O ministro Kássio Nunes Marques deixou o plenário depois de se declarar impedido de votar na análise sobre a abertura de investigação contra Alexandre de Moraes. Como presidente do Tribunal Superior Eleitoral (TSE), ele afirmou que o caso pode produzir impactos no cenário político-eleitoral.
A decisão envolve supostas conversas suspeitas entre Moraes e o ex-banqueiro Daniel Vorcaro. Nunes Marques disse que não se sente confortável para participar do julgamento nessa condição. Com a declaração, ele não deve acompanhar a sessão.

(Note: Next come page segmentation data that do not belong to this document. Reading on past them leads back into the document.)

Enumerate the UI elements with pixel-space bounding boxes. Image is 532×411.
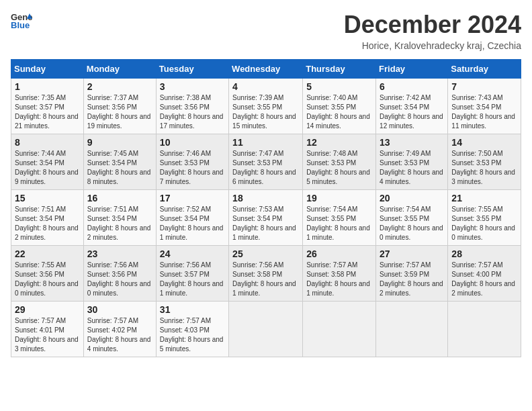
day-info: Sunrise: 7:55 AMSunset: 3:55 PMDaylight:… bbox=[451, 205, 517, 242]
day-number: 3 bbox=[160, 81, 225, 92]
calendar-cell bbox=[376, 302, 448, 357]
day-number: 27 bbox=[380, 248, 444, 259]
calendar-cell: 29 Sunrise: 7:57 AMSunset: 4:01 PMDaylig… bbox=[11, 302, 84, 357]
day-info: Sunrise: 7:56 AMSunset: 3:56 PMDaylight:… bbox=[87, 261, 152, 298]
day-number: 22 bbox=[15, 248, 80, 259]
day-info: Sunrise: 7:57 AMSunset: 4:03 PMDaylight:… bbox=[160, 316, 225, 354]
day-number: 11 bbox=[232, 137, 299, 148]
calendar-table: SundayMondayTuesdayWednesdayThursdayFrid… bbox=[11, 59, 521, 357]
day-info: Sunrise: 7:57 AMSunset: 3:59 PMDaylight:… bbox=[380, 261, 444, 298]
calendar-cell: 22 Sunrise: 7:55 AMSunset: 3:56 PMDaylig… bbox=[11, 246, 84, 302]
day-number: 25 bbox=[232, 248, 299, 259]
calendar-cell: 10 Sunrise: 7:46 AMSunset: 3:53 PMDaylig… bbox=[156, 134, 228, 190]
day-info: Sunrise: 7:42 AMSunset: 3:54 PMDaylight:… bbox=[380, 93, 444, 131]
calendar-cell: 13 Sunrise: 7:49 AMSunset: 3:53 PMDaylig… bbox=[376, 134, 448, 190]
day-info: Sunrise: 7:43 AMSunset: 3:54 PMDaylight:… bbox=[451, 93, 517, 131]
day-info: Sunrise: 7:57 AMSunset: 4:02 PMDaylight:… bbox=[87, 316, 152, 354]
day-info: Sunrise: 7:49 AMSunset: 3:53 PMDaylight:… bbox=[380, 149, 444, 187]
calendar-cell: 31 Sunrise: 7:57 AMSunset: 4:03 PMDaylig… bbox=[156, 302, 228, 357]
day-info: Sunrise: 7:55 AMSunset: 3:56 PMDaylight:… bbox=[15, 261, 80, 298]
day-info: Sunrise: 7:57 AMSunset: 4:00 PMDaylight:… bbox=[451, 261, 517, 298]
day-number: 7 bbox=[451, 81, 517, 92]
day-info: Sunrise: 7:54 AMSunset: 3:55 PMDaylight:… bbox=[380, 205, 444, 242]
calendar-week-row: 1 Sunrise: 7:35 AMSunset: 3:57 PMDayligh… bbox=[11, 79, 521, 134]
day-number: 31 bbox=[160, 304, 225, 315]
day-info: Sunrise: 7:44 AMSunset: 3:54 PMDaylight:… bbox=[15, 149, 80, 187]
calendar-cell: 21 Sunrise: 7:55 AMSunset: 3:55 PMDaylig… bbox=[448, 190, 521, 246]
calendar-week-row: 15 Sunrise: 7:51 AMSunset: 3:54 PMDaylig… bbox=[11, 190, 521, 246]
day-info: Sunrise: 7:35 AMSunset: 3:57 PMDaylight:… bbox=[15, 93, 80, 131]
day-info: Sunrise: 7:48 AMSunset: 3:53 PMDaylight:… bbox=[306, 149, 372, 187]
calendar-cell: 11 Sunrise: 7:47 AMSunset: 3:53 PMDaylig… bbox=[229, 134, 303, 190]
day-info: Sunrise: 7:56 AMSunset: 3:57 PMDaylight:… bbox=[160, 261, 225, 298]
day-number: 20 bbox=[380, 193, 444, 203]
day-info: Sunrise: 7:51 AMSunset: 3:54 PMDaylight:… bbox=[87, 205, 152, 242]
calendar-week-row: 8 Sunrise: 7:44 AMSunset: 3:54 PMDayligh… bbox=[11, 134, 521, 190]
day-info: Sunrise: 7:57 AMSunset: 3:58 PMDaylight:… bbox=[306, 261, 372, 298]
calendar-cell: 20 Sunrise: 7:54 AMSunset: 3:55 PMDaylig… bbox=[376, 190, 448, 246]
day-number: 1 bbox=[15, 81, 80, 92]
calendar-cell: 1 Sunrise: 7:35 AMSunset: 3:57 PMDayligh… bbox=[11, 79, 84, 134]
day-number: 30 bbox=[87, 304, 152, 315]
calendar-cell bbox=[448, 302, 521, 357]
day-info: Sunrise: 7:47 AMSunset: 3:53 PMDaylight:… bbox=[232, 149, 299, 187]
day-info: Sunrise: 7:52 AMSunset: 3:54 PMDaylight:… bbox=[160, 205, 225, 242]
calendar-cell bbox=[229, 302, 303, 357]
day-number: 14 bbox=[451, 137, 517, 148]
day-info: Sunrise: 7:37 AMSunset: 3:56 PMDaylight:… bbox=[87, 93, 152, 131]
col-header-saturday: Saturday bbox=[448, 60, 521, 79]
day-info: Sunrise: 7:45 AMSunset: 3:54 PMDaylight:… bbox=[87, 149, 152, 187]
day-info: Sunrise: 7:46 AMSunset: 3:53 PMDaylight:… bbox=[160, 149, 225, 187]
calendar-cell: 16 Sunrise: 7:51 AMSunset: 3:54 PMDaylig… bbox=[83, 190, 156, 246]
day-number: 13 bbox=[380, 137, 444, 148]
calendar-week-row: 29 Sunrise: 7:57 AMSunset: 4:01 PMDaylig… bbox=[11, 302, 521, 357]
day-info: Sunrise: 7:38 AMSunset: 3:56 PMDaylight:… bbox=[160, 93, 225, 131]
location: Horice, Kralovehradecky kraj, Czechia bbox=[344, 40, 521, 51]
day-number: 24 bbox=[160, 248, 225, 259]
day-number: 19 bbox=[306, 193, 372, 203]
day-number: 10 bbox=[160, 137, 225, 148]
calendar-cell: 18 Sunrise: 7:53 AMSunset: 3:54 PMDaylig… bbox=[229, 190, 303, 246]
day-number: 12 bbox=[306, 137, 372, 148]
calendar-cell: 4 Sunrise: 7:39 AMSunset: 3:55 PMDayligh… bbox=[229, 79, 303, 134]
col-header-wednesday: Wednesday bbox=[229, 60, 303, 79]
calendar-cell: 6 Sunrise: 7:42 AMSunset: 3:54 PMDayligh… bbox=[376, 79, 448, 134]
calendar-cell: 9 Sunrise: 7:45 AMSunset: 3:54 PMDayligh… bbox=[83, 134, 156, 190]
day-number: 15 bbox=[15, 193, 80, 203]
calendar-cell: 2 Sunrise: 7:37 AMSunset: 3:56 PMDayligh… bbox=[83, 79, 156, 134]
col-header-sunday: Sunday bbox=[11, 60, 84, 79]
calendar-cell: 7 Sunrise: 7:43 AMSunset: 3:54 PMDayligh… bbox=[448, 79, 521, 134]
col-header-friday: Friday bbox=[376, 60, 448, 79]
day-number: 17 bbox=[160, 193, 225, 203]
day-info: Sunrise: 7:53 AMSunset: 3:54 PMDaylight:… bbox=[232, 205, 299, 242]
day-number: 29 bbox=[15, 304, 80, 315]
day-number: 6 bbox=[380, 81, 444, 92]
day-number: 5 bbox=[306, 81, 372, 92]
day-number: 8 bbox=[15, 137, 80, 148]
day-number: 23 bbox=[87, 248, 152, 259]
calendar-cell: 19 Sunrise: 7:54 AMSunset: 3:55 PMDaylig… bbox=[303, 190, 376, 246]
calendar-header-row: SundayMondayTuesdayWednesdayThursdayFrid… bbox=[11, 60, 521, 79]
day-number: 9 bbox=[87, 137, 152, 148]
day-number: 16 bbox=[87, 193, 152, 203]
day-info: Sunrise: 7:40 AMSunset: 3:55 PMDaylight:… bbox=[306, 93, 372, 131]
day-number: 2 bbox=[87, 81, 152, 92]
calendar-cell: 25 Sunrise: 7:56 AMSunset: 3:58 PMDaylig… bbox=[229, 246, 303, 302]
col-header-tuesday: Tuesday bbox=[156, 60, 228, 79]
calendar-cell: 26 Sunrise: 7:57 AMSunset: 3:58 PMDaylig… bbox=[303, 246, 376, 302]
calendar-cell: 24 Sunrise: 7:56 AMSunset: 3:57 PMDaylig… bbox=[156, 246, 228, 302]
calendar-cell bbox=[303, 302, 376, 357]
day-info: Sunrise: 7:51 AMSunset: 3:54 PMDaylight:… bbox=[15, 205, 80, 242]
calendar-cell: 15 Sunrise: 7:51 AMSunset: 3:54 PMDaylig… bbox=[11, 190, 84, 246]
day-info: Sunrise: 7:39 AMSunset: 3:55 PMDaylight:… bbox=[232, 93, 299, 131]
day-info: Sunrise: 7:50 AMSunset: 3:53 PMDaylight:… bbox=[451, 149, 517, 187]
day-number: 4 bbox=[232, 81, 299, 92]
calendar-cell: 28 Sunrise: 7:57 AMSunset: 4:00 PMDaylig… bbox=[448, 246, 521, 302]
day-number: 28 bbox=[451, 248, 517, 259]
calendar-cell: 12 Sunrise: 7:48 AMSunset: 3:53 PMDaylig… bbox=[303, 134, 376, 190]
title-block: December 2024 Horice, Kralovehradecky kr… bbox=[344, 11, 521, 51]
calendar-cell: 3 Sunrise: 7:38 AMSunset: 3:56 PMDayligh… bbox=[156, 79, 228, 134]
page-header: General Blue December 2024 Horice, Kralo… bbox=[11, 11, 521, 51]
day-number: 26 bbox=[306, 248, 372, 259]
day-number: 18 bbox=[232, 193, 299, 203]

Mensagens e relação com o banco
O ministro também respondeu às mensagens que começaram a circular nesta terça-feira. Ele afirmou que nunca julgou processo relacionado ao banco Master e negou que seu filho tenha prestado serviço ou recebido remuneração da instituição.
"Meu filho nunca prestou nenhum serviço relacionado ao banco e nunca foi remunerado pelo banco", declarou Nunes Marques. Ele acrescentou que o sigilo bancário foi quebrado, o que, em sua avaliação, demonstra sua "absoluta isenção" no caso.
O ministro ainda citou a própria atuação no episódio envolvendo Daniel Vorcaro. Segundo Nunes Marques, se houvesse desconforto com o caso, ele não teria votado pela confirmação da prisão de Vorcaro, de seu pai e de outras pessoas envolvidas.